-------- RECORDS SHOWN
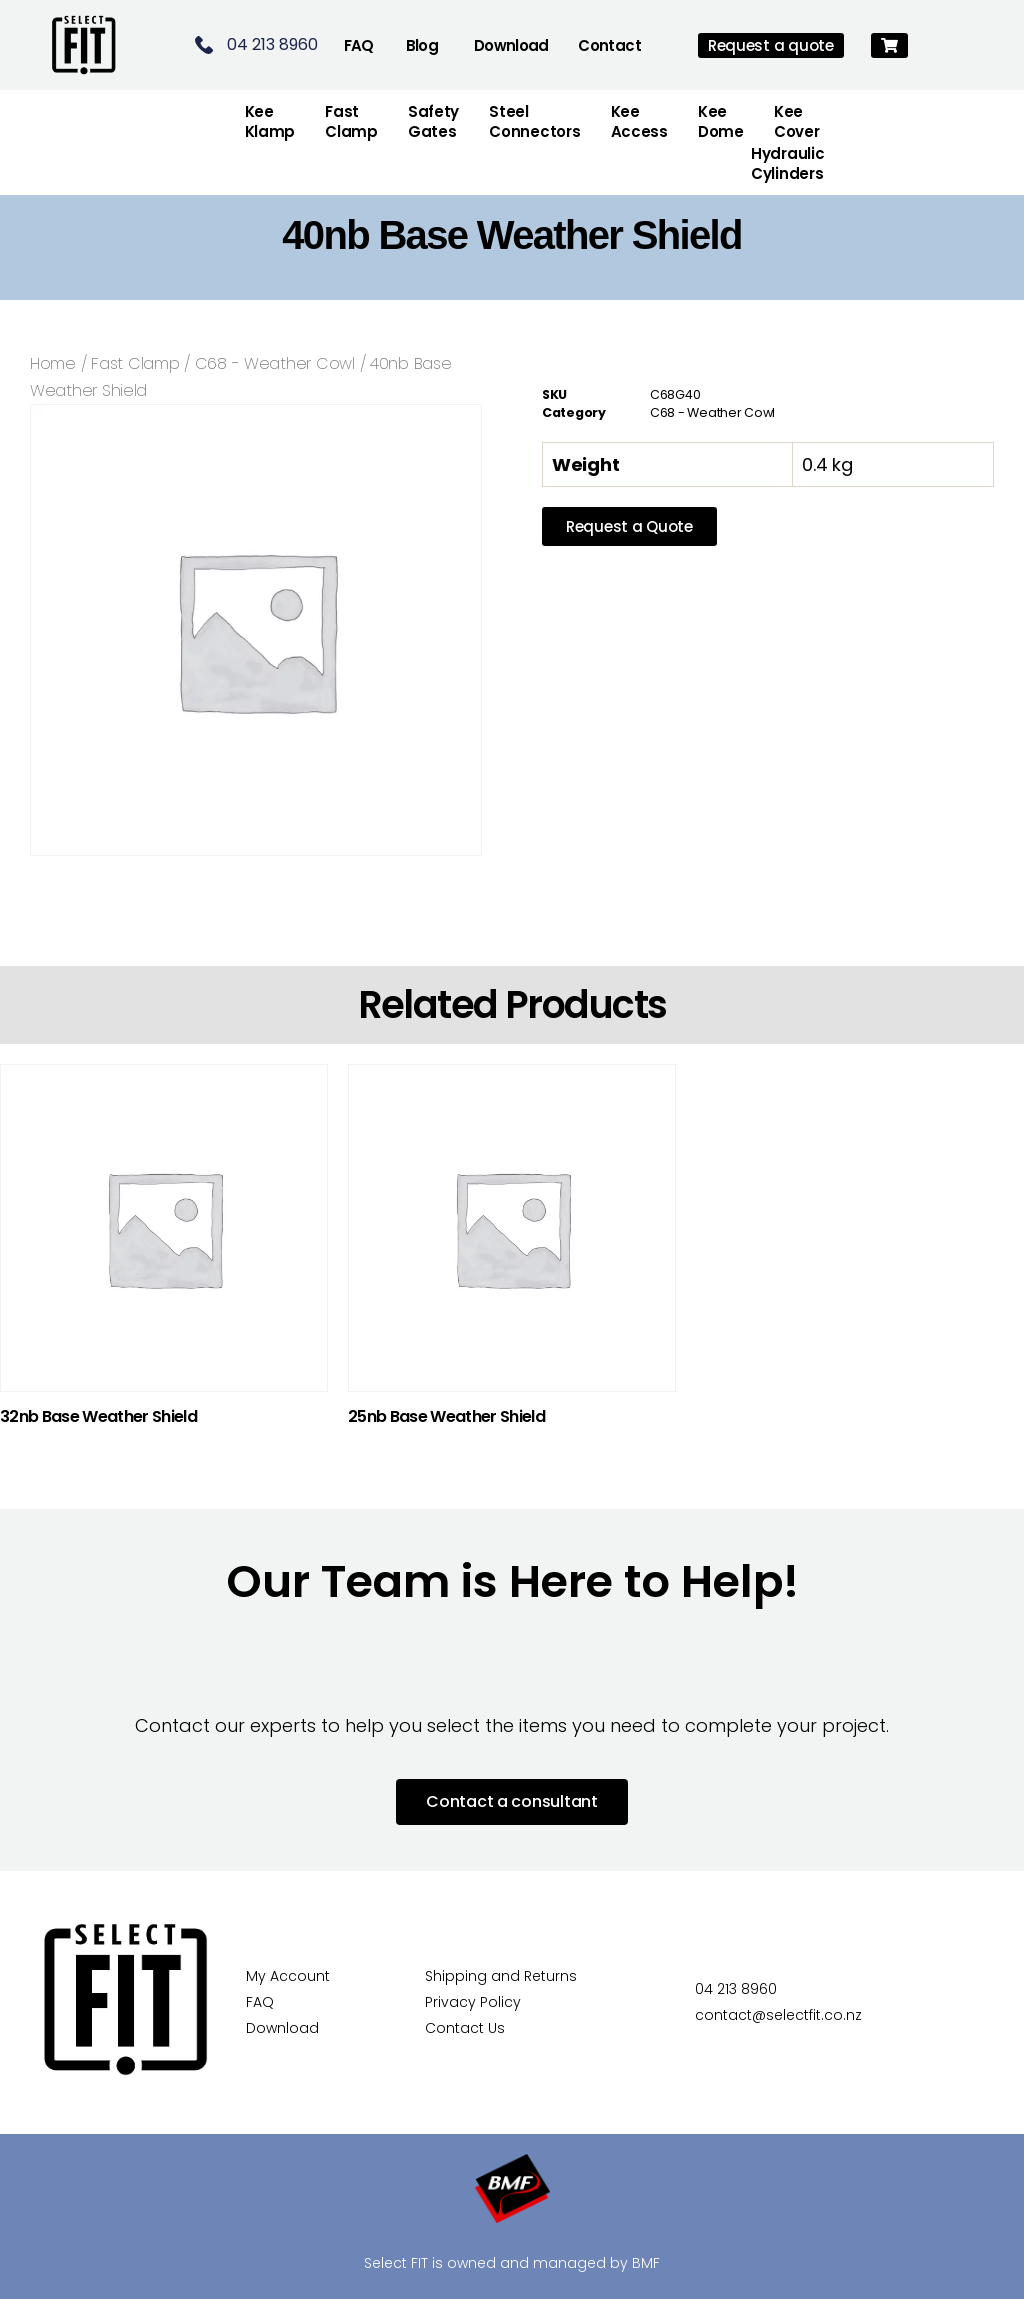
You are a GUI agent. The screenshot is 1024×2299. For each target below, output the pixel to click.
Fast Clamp (135, 363)
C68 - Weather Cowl (275, 363)
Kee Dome (721, 121)
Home (53, 363)
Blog (422, 45)
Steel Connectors (534, 121)
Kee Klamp (270, 121)
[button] (889, 45)
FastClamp (351, 121)
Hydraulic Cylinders (788, 163)
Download (511, 45)
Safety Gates (433, 121)
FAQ (359, 45)
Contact (609, 45)
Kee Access (639, 121)
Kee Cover (797, 121)
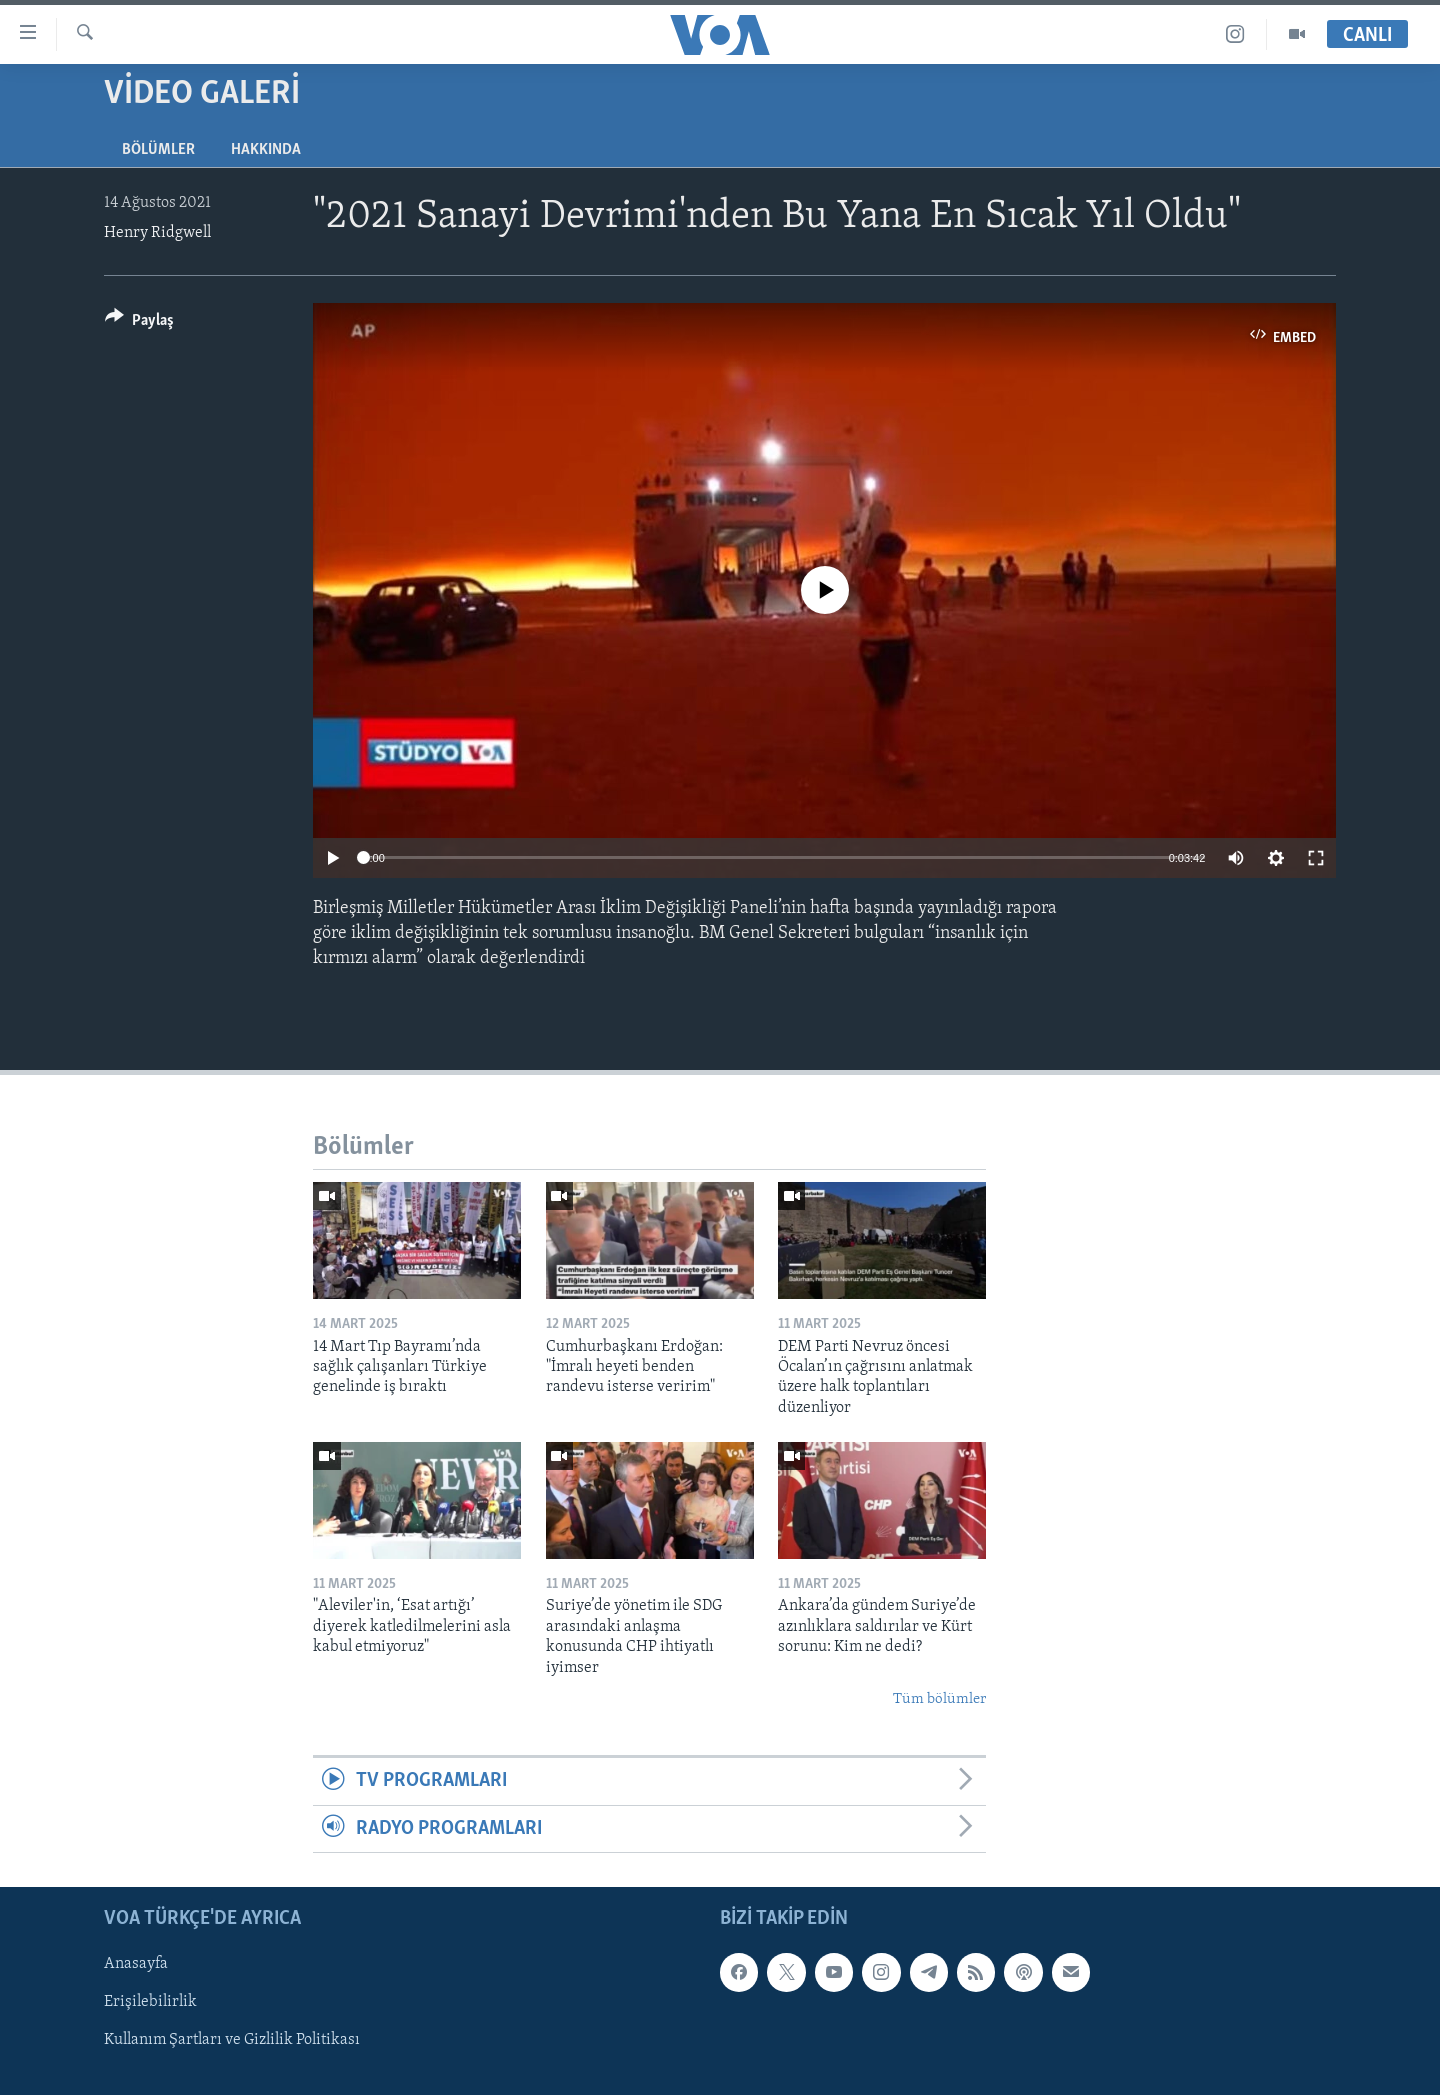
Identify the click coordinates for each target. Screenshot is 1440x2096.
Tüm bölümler (939, 1699)
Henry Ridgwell (157, 233)
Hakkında (266, 150)
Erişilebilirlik (150, 2003)
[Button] (139, 323)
----------------
[PROBLEM STATEMENT]
Every line above that includes the word "each" must appear in the answer.

[EXERCISE SOLUTION]
You are a GUI agent. The screenshot is 1024×2299. For each target below, output the pixel to click.
Identify the click coordinates for each target. Screenshot is 1440x2096.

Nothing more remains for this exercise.